Rizwan Tabassum · AFP · Getty

At dusk on 9 May, small groups of demonstrators, both men and women, converged on the Sharhah-e-Faisal freeway, the main artery of the economic and financial capital Karachi. Some had bamboo canes and seemed fired up for a clash with police; others had brought their families. That morning, former Pakistani prime minister Imran Khan had been arrested in Islamabad on corruption charges, bringing his supporters onto the streets, with violence breaking out in major cities across the country. Protesters in Karachi said they were sickened by what they saw as a conspiracy against the only man who could put the country back on its feet and end corruption.
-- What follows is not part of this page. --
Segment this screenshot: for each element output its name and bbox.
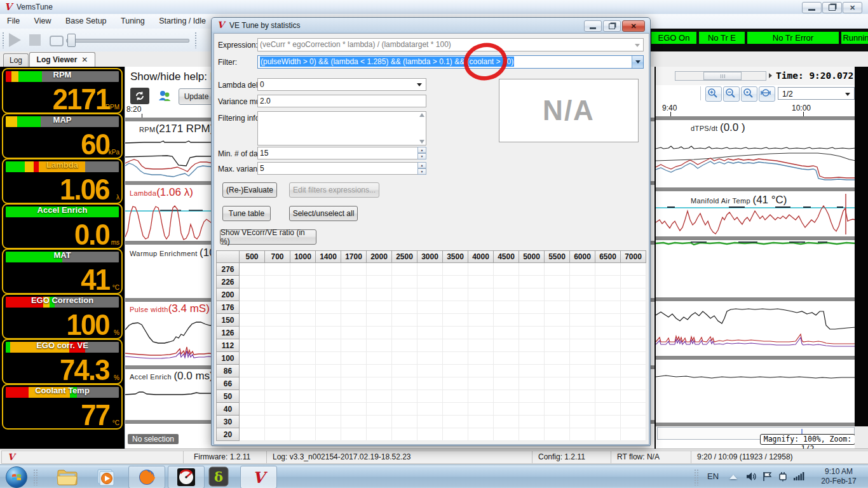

Between salvoes of tear gas, supporters of Khan’s party, Tehrik-e-Insaf (Pakistan Movement for Justice, PTI), shouted anti-army slogans that left no doubt as to their views: ‘The real terrorists are the ones in uniform!’ The most determined protesters planned to attack the local army corps commander’s residence, a symbol of military power.
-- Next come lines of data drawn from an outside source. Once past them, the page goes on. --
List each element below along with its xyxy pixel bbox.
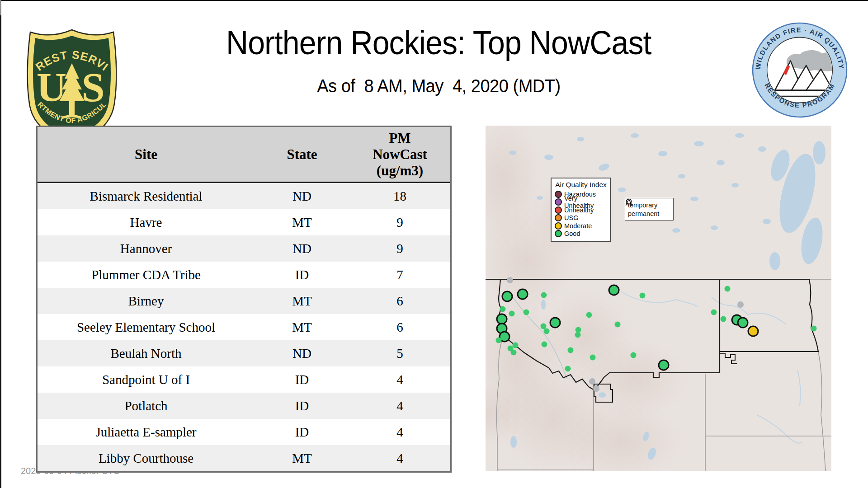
monitor-marker-good[interactable] xyxy=(524,310,529,315)
aqi-legend-item: Good xyxy=(555,230,607,238)
table-row: PotlatchID4 xyxy=(38,393,450,419)
page-subtitle: As of 8 AM, May 4, 2020 (MDT) xyxy=(317,76,561,96)
page-title: Northern Rockies: Top NowCast xyxy=(226,23,651,62)
table-row: Plummer CDA TribeID7 xyxy=(38,262,450,288)
aqi-legend-items: HazardousVery UnhealthyUnhealthyUSGModer… xyxy=(555,190,607,238)
table-row: HannoverND9 xyxy=(38,235,450,262)
state-cell: MT xyxy=(255,451,349,466)
site-cell: Libby Courthouse xyxy=(38,451,255,466)
monitor-marker-good[interactable] xyxy=(565,366,571,372)
monitor-marker-good[interactable] xyxy=(518,289,528,299)
window-corner xyxy=(0,0,1,15)
table-row: Beulah NorthND5 xyxy=(38,340,450,366)
monitor-marker-good[interactable] xyxy=(575,332,581,338)
state-cell: ND xyxy=(255,346,349,361)
column-header-site: Site xyxy=(38,146,255,163)
table-row: Bismarck ResidentialND18 xyxy=(38,183,450,209)
state-cell: ID xyxy=(255,425,349,440)
state-cell: ID xyxy=(255,267,349,282)
monitor-marker-good[interactable] xyxy=(550,318,560,328)
monitor-marker-good[interactable] xyxy=(502,291,512,301)
monitor-marker-good[interactable] xyxy=(544,328,550,334)
monitor-marker-good[interactable] xyxy=(811,326,817,332)
monitor-marker-inactive[interactable] xyxy=(507,277,513,283)
value-cell: 6 xyxy=(349,294,450,309)
monitor-marker-good[interactable] xyxy=(542,342,547,347)
site-cell: Seeley Elementary School xyxy=(38,320,255,335)
monitor-marker-inactive[interactable] xyxy=(737,301,744,308)
site-cell: Birney xyxy=(38,294,255,309)
monitor-marker-good[interactable] xyxy=(513,343,519,348)
slide: FOREST SERVICE U S DEPARTMENT OF AGRICUL… xyxy=(0,0,868,488)
value-cell: 4 xyxy=(349,399,450,413)
aqi-legend-item: USG xyxy=(555,214,607,222)
state-cell: ND xyxy=(255,189,349,204)
aqi-color-dot-icon xyxy=(555,230,562,237)
site-cell: Juliaetta E-sampler xyxy=(38,425,255,440)
monitor-marker-good[interactable] xyxy=(497,314,507,324)
monitor-marker-good[interactable] xyxy=(609,285,619,295)
monitor-marker-good[interactable] xyxy=(500,306,506,312)
monitor-marker-inactive[interactable] xyxy=(593,385,599,392)
site-cell: Sandpoint U of I xyxy=(38,372,255,387)
value-cell: 9 xyxy=(349,241,450,256)
legend-row-temporary: temporary xyxy=(628,201,671,209)
value-cell: 18 xyxy=(349,189,450,204)
window-top-edge xyxy=(0,0,868,1)
wfaqrp-logo: WILDLAND FIRE · AIR QUALITY RESPONSE PRO… xyxy=(752,22,848,118)
monitor-marker-inactive[interactable] xyxy=(589,378,595,385)
monitor-marker-good[interactable] xyxy=(615,322,621,328)
state-cell: MT xyxy=(255,294,349,309)
aqi-legend: Air Quality Index HazardousVery Unhealth… xyxy=(551,178,611,242)
table-body: Bismarck ResidentialND18HavreMT9Hannover… xyxy=(38,183,450,471)
state-cell: ND xyxy=(255,241,349,256)
state-cell: MT xyxy=(255,320,349,335)
monitor-marker-good[interactable] xyxy=(586,312,592,318)
monitor-marker-good[interactable] xyxy=(721,316,726,322)
aqi-color-dot-icon xyxy=(555,206,562,214)
aqi-color-dot-icon xyxy=(555,198,562,206)
monitor-marker-good[interactable] xyxy=(541,292,547,298)
monitor-marker-good[interactable] xyxy=(511,350,517,356)
wfaqrp-circle-icon: WILDLAND FIRE · AIR QUALITY RESPONSE PRO… xyxy=(752,22,848,118)
site-cell: Havre xyxy=(38,215,255,230)
table-header-row: Site State PM NowCast (ug/m3) xyxy=(38,127,450,183)
table-row: HavreMT9 xyxy=(38,209,450,235)
aqi-color-dot-icon xyxy=(555,214,562,221)
value-cell: 9 xyxy=(349,215,450,230)
window-left-edge xyxy=(0,0,1,488)
monitor-marker-good[interactable] xyxy=(640,293,646,299)
column-header-state: State xyxy=(255,146,349,163)
nowcast-table: Site State PM NowCast (ug/m3) Bismarck R… xyxy=(36,126,452,473)
state-cell: MT xyxy=(255,215,349,230)
aqi-monitor-map: Air Quality Index HazardousVery Unhealth… xyxy=(486,126,831,471)
aqi-color-dot-icon xyxy=(555,191,562,198)
monitor-marker-good[interactable] xyxy=(725,286,731,292)
monitor-marker-good[interactable] xyxy=(738,318,748,328)
table-row: Sandpoint U of IID4 xyxy=(38,366,450,393)
value-cell: 4 xyxy=(349,372,450,387)
monitor-marker-good[interactable] xyxy=(568,347,574,353)
monitor-marker-good[interactable] xyxy=(659,360,669,370)
site-cell: Bismarck Residential xyxy=(38,189,255,204)
monitor-marker-good[interactable] xyxy=(509,311,515,317)
monitor-marker-good[interactable] xyxy=(496,338,502,343)
site-cell: Beulah North xyxy=(38,346,255,361)
monitor-marker-good[interactable] xyxy=(711,310,717,315)
monitor-marker-moderate[interactable] xyxy=(748,326,758,336)
value-cell: 4 xyxy=(349,451,450,466)
monitor-marker-good[interactable] xyxy=(541,324,547,329)
value-cell: 4 xyxy=(349,425,450,440)
aqi-legend-item: Moderate xyxy=(555,222,607,230)
site-cell: Potlatch xyxy=(38,399,255,413)
table-row: BirneyMT6 xyxy=(38,288,450,314)
monitor-marker-good[interactable] xyxy=(631,352,637,358)
monitor-marker-good[interactable] xyxy=(590,355,596,361)
site-cell: Hannover xyxy=(38,241,255,256)
value-cell: 7 xyxy=(349,267,450,282)
permanent-triangle-icon xyxy=(625,198,632,206)
aqi-legend-title: Air Quality Index xyxy=(555,181,607,189)
monitor-marker-good[interactable] xyxy=(576,327,581,333)
state-cell: ID xyxy=(255,399,349,413)
map-canvas xyxy=(486,126,831,471)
Though the police were able to stop that attack, things went differently in Punjab, Pakistan’s most populous and wealthiest province and the army’s main recruiting ground. In Rawalpindi, Pakistan’s fourth-largest city, PTI supporters attacked the army headquarters; in Lahore, they vandalised the army corps commander’s residence and set it on fire. The censors banned Pakistani TV channels from showing the riots, but footage was widely shared on social media before being blocked.
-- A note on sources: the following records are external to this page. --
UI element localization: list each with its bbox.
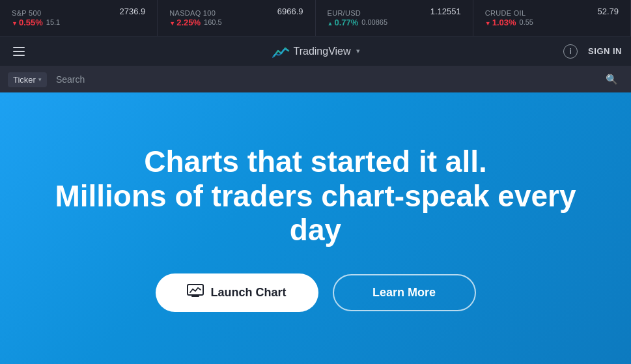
- hero-buttons: Launch Chart Learn More: [156, 273, 476, 312]
- nav-right: i SIGN IN: [563, 44, 622, 59]
- ticker-sub-nasdaq: 160.5: [204, 18, 222, 26]
- hero-title: Charts that started it all. Millions of …: [26, 145, 605, 248]
- ticker-change-nasdaq: 2.25%: [169, 18, 201, 27]
- tradingview-logo-icon: [271, 44, 289, 59]
- ticker-select-label: Ticker: [13, 75, 36, 85]
- learn-more-button[interactable]: Learn More: [333, 274, 476, 311]
- arrow-down-icon: [169, 18, 176, 27]
- search-icon: 🔍: [606, 74, 618, 85]
- ticker-item-nasdaq[interactable]: NASDAQ 100 2.25% 160.5 6966.9: [158, 0, 315, 36]
- chart-monitor-icon: [187, 284, 204, 301]
- ticker-sub-sp500: 15.1: [46, 18, 60, 26]
- ticker-item-crudeoil[interactable]: CRUDE OIL 1.03% 0.55 52.79: [473, 0, 631, 36]
- ticker-change-eurusd: 0.77%: [328, 18, 359, 27]
- hero-text: Charts that started it all. Millions of …: [26, 145, 605, 248]
- svg-rect-2: [13, 55, 25, 56]
- info-button[interactable]: i: [563, 44, 578, 59]
- hamburger-button[interactable]: [9, 43, 29, 60]
- ticker-price-nasdaq: 6966.9: [277, 7, 303, 16]
- logo-area[interactable]: TradingView ▾: [271, 44, 359, 59]
- ticker-item-eurusd[interactable]: EUR/USD 0.77% 0.00865 1.12551: [316, 0, 473, 36]
- ticker-select[interactable]: Ticker ▾: [8, 72, 47, 87]
- svg-rect-1: [13, 51, 25, 52]
- launch-chart-button[interactable]: Launch Chart: [156, 273, 318, 312]
- sign-in-button[interactable]: SIGN IN: [588, 46, 622, 56]
- ticker-sub-eurusd: 0.00865: [361, 18, 387, 26]
- ticker-caret-icon: ▾: [38, 76, 42, 83]
- ticker-item-sp500[interactable]: S&P 500 0.55% 15.1 2736.9: [0, 0, 158, 36]
- ticker-price-eurusd: 1.12551: [430, 7, 461, 16]
- hero-section: Charts that started it all. Millions of …: [0, 92, 631, 364]
- ticker-price-crudeoil: 52.79: [597, 7, 619, 16]
- search-input[interactable]: [53, 72, 623, 87]
- ticker-price-sp500: 2736.9: [119, 7, 145, 16]
- ticker-sub-crudeoil: 0.55: [520, 18, 533, 26]
- ticker-bar: S&P 500 0.55% 15.1 2736.9 NASDAQ 100 2.2…: [0, 0, 631, 36]
- ticker-change-crudeoil: 1.03%: [485, 18, 516, 27]
- ticker-change-sp500: 0.55%: [12, 18, 43, 27]
- arrow-up-icon: [328, 18, 335, 27]
- logo-text: TradingView: [293, 46, 350, 57]
- search-input-wrapper: 🔍: [53, 72, 623, 87]
- logo-dropdown-arrow: ▾: [356, 47, 360, 55]
- arrow-down-icon: [485, 18, 492, 27]
- svg-rect-0: [13, 47, 25, 48]
- search-bar: Ticker ▾ 🔍: [0, 66, 631, 92]
- arrow-down-icon: [12, 18, 19, 27]
- navbar: TradingView ▾ i SIGN IN: [0, 36, 631, 66]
Crisis strengthens the army

Never in Pakistan’s turbulent history had the army been targeted so directly, and in the next few days there was widespread fear of escalation. Khan is thought still to have supporters in the army, and rumours of mutiny spread, feeding fears of civil war. The world’s fifth most populous country and only Muslim state with nuclear weapons seemed on the edge of the abyss.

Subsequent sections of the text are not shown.